I'm formalizing this paper in a proof assistant. On page 14, you can find a proof of a property called dichotomy. It is useful to stablish the group law for this curves. However, I'm not understanding the argument used:
Here if I assumed that $p \equiv 0 \mod S$ is equivalent to $p = 0$ it would be easy to deduce $(a_0,b_0) = \pm (b_1,a_1)$ since the first equality is saying $a_0 = \pm b_1, a_1 = \pm b_0$ and the last equality is saying that this two equalities have the same sign.
However, it is obvious that $p \equiv 0 \mod S$ is not equivalent to $p = 0$. I have several questions:
- Why does the author choose the ideal generated by $e_1,e_2,\delta',\ldots$. How does the reduction modulo $S$ justify the last equality?
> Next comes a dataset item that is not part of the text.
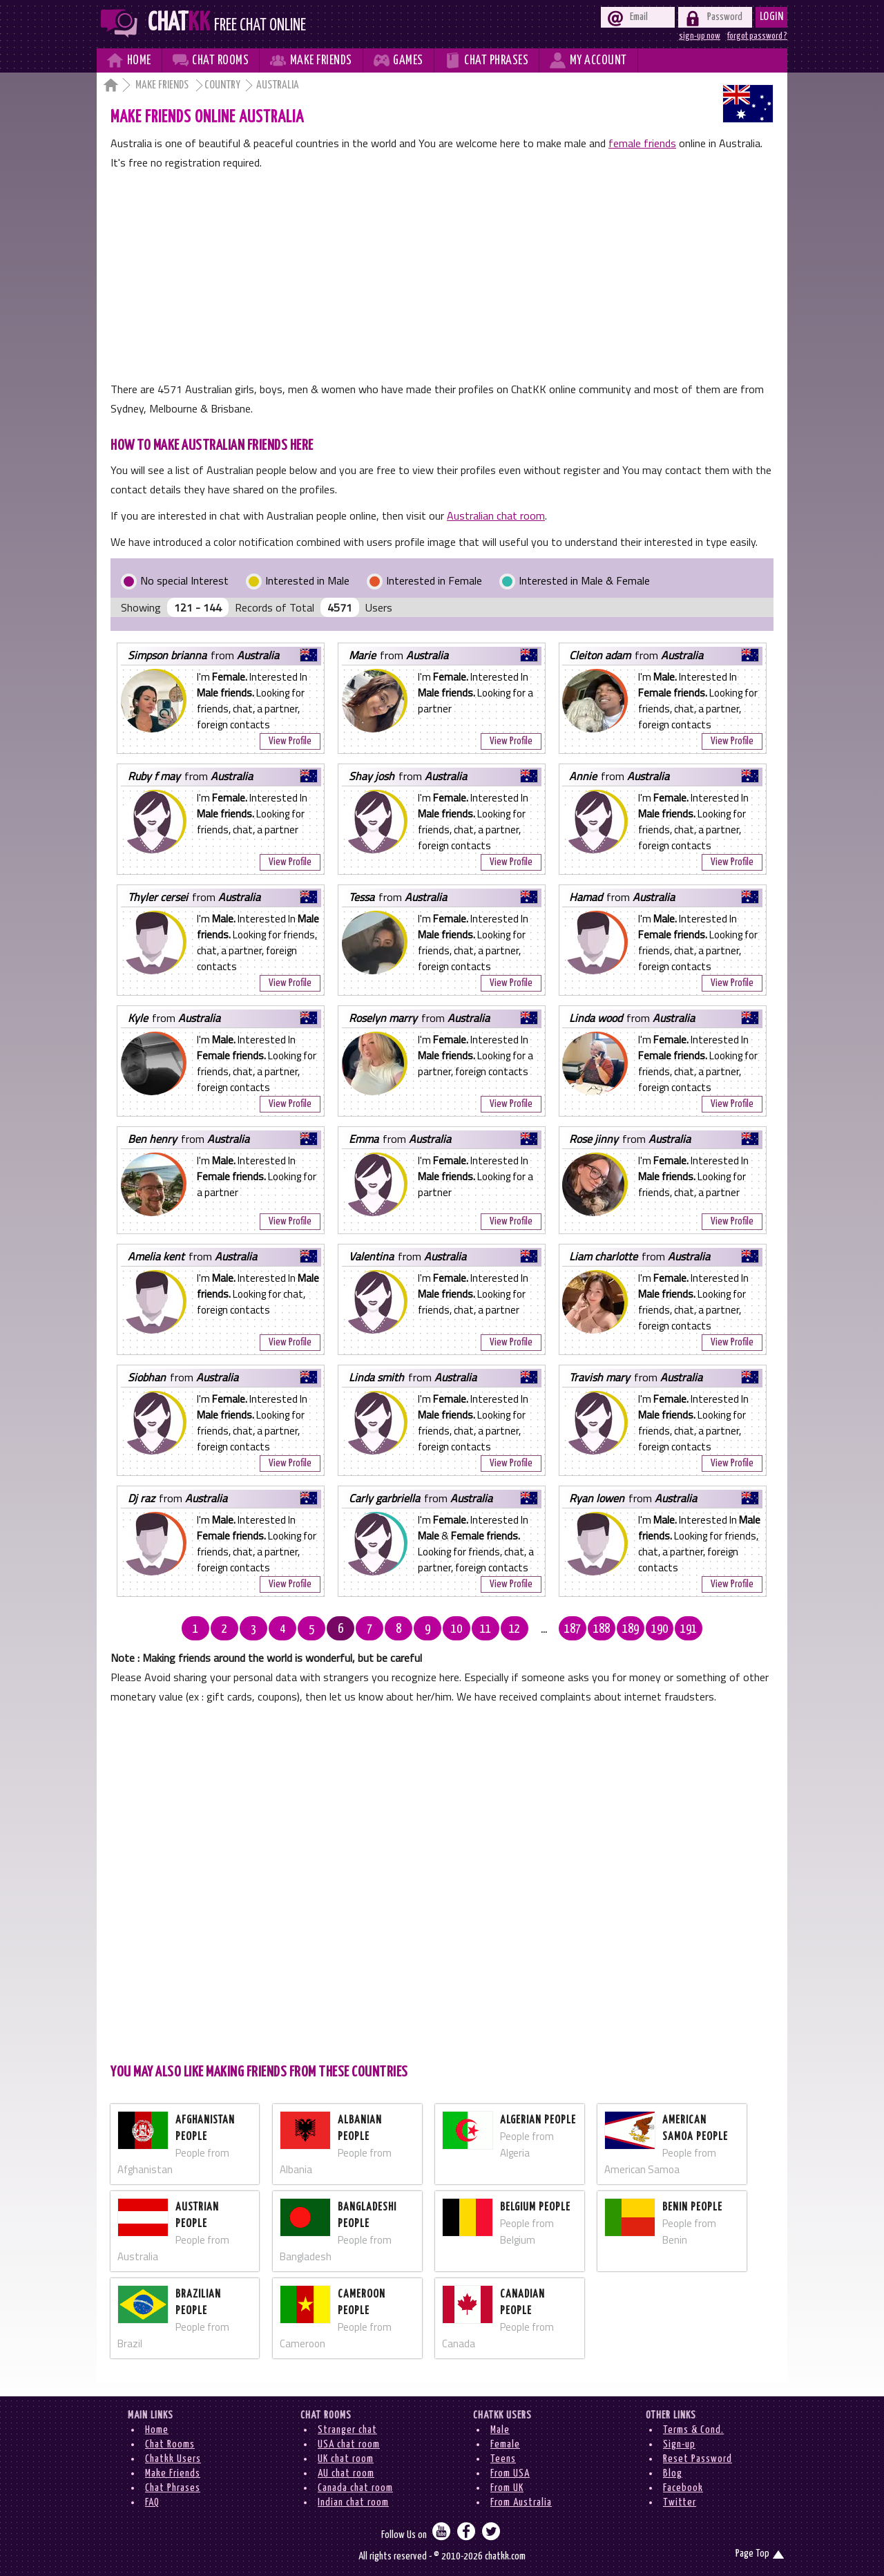 The width and height of the screenshot is (884, 2576). What do you see at coordinates (642, 143) in the screenshot?
I see `female friends` at bounding box center [642, 143].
- What is the role of $q$ in the polynomial $qx_0x_1y_0y_1 - 1$? It is not specified in the paper nor in the Mathematica computations.
Edit
Some progress:
Note that $e_1,e_2,\delta',\delta_{\pm}$ are zero. If the last one was zero also there should be no problem in establishing the property.
The coordinate ring of $E^\circ$ is the coordinate ring S of $E_{aff}$ with x and y inverted, which is S[q]/(q x y - 1), where q is a fresh variable. (In other words, q is the inverse of x*y.)